The majority of his students are Hispanic, some are black and very few are white. A few will start speaking to him in Spanish right away, figuring his brown skin means he’s connected to their native language, also.
“When I tell them I don’t speak Spanish, they are surprised,” he said. He knows a little Spanish, but he doesn’t let on in order to encourage them to speak in English. A few will keep talking to him in Spanish the entire day.
His experience reminded me of a question that circulated on social media earlier this year: How many African-American male teachers did you have?
I did not have a single teacher who was black, Hispanic or Asian -- male or female -- in elementary school, middle school or high school. My massive suburban high school had nearly 3,000 students, with very few minorities among them. I had one Hispanic and one Middle Eastern professor in college, and one Hispanic professor in graduate school.
Out of the 80-plus educators who taught me throughout my life, at least 96 percent were white.
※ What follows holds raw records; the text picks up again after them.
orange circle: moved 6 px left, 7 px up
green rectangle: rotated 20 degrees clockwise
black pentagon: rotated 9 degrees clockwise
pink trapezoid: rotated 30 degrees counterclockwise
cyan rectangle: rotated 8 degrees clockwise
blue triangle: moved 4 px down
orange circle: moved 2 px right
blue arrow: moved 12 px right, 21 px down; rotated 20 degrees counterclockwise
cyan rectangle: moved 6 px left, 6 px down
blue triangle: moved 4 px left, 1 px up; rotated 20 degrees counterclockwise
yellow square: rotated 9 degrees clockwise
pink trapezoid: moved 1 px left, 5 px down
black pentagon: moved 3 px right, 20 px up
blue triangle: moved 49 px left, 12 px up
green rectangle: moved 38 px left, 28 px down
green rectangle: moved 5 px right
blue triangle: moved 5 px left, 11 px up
I wonder how that shaped my view of the world and of myself. I remember being pulled out of a grade school class, singled out to be tested for speech services. I had been indignant and humiliated that someone in my school had assumed my English was less than perfect even after years of perfect report cards. I didn’t miss a single question on that test, which I remember vividly more than 30 years later.
Maybe I remember how I felt so clearly because it didn’t feel like just my language skills were being tested, but something more than that.
About 2 percent of teachers in American public schools are African-American men. Research shows that nonwhite children, in particular, benefit from having teachers who look like them. Perhaps students are inspired and see them as role models. Perhaps these teachers see their nonwhite students from a different perspective.
I asked my father what he’s learned from his days teaching 5-year-olds.
“Patience,” he said, of course. But, just as importantly, he said he has learned that his youngest pupils are “very intelligent and smart.”
I thought about the disproportionate rate that black and brown elementary school children are suspended from school, how often they are assumed to be less gifted than others, and how frequently their behavior is considered problematic compared to the same behavior in their white peers.
My dad, in addition to how strictly he raised us, also instilled an unshakeable sense of self-worth in each of his children. Perhaps he will pass on that gift to one of his young charges.
It makes me glad that “Grandpa” found his way to a kindergarten class.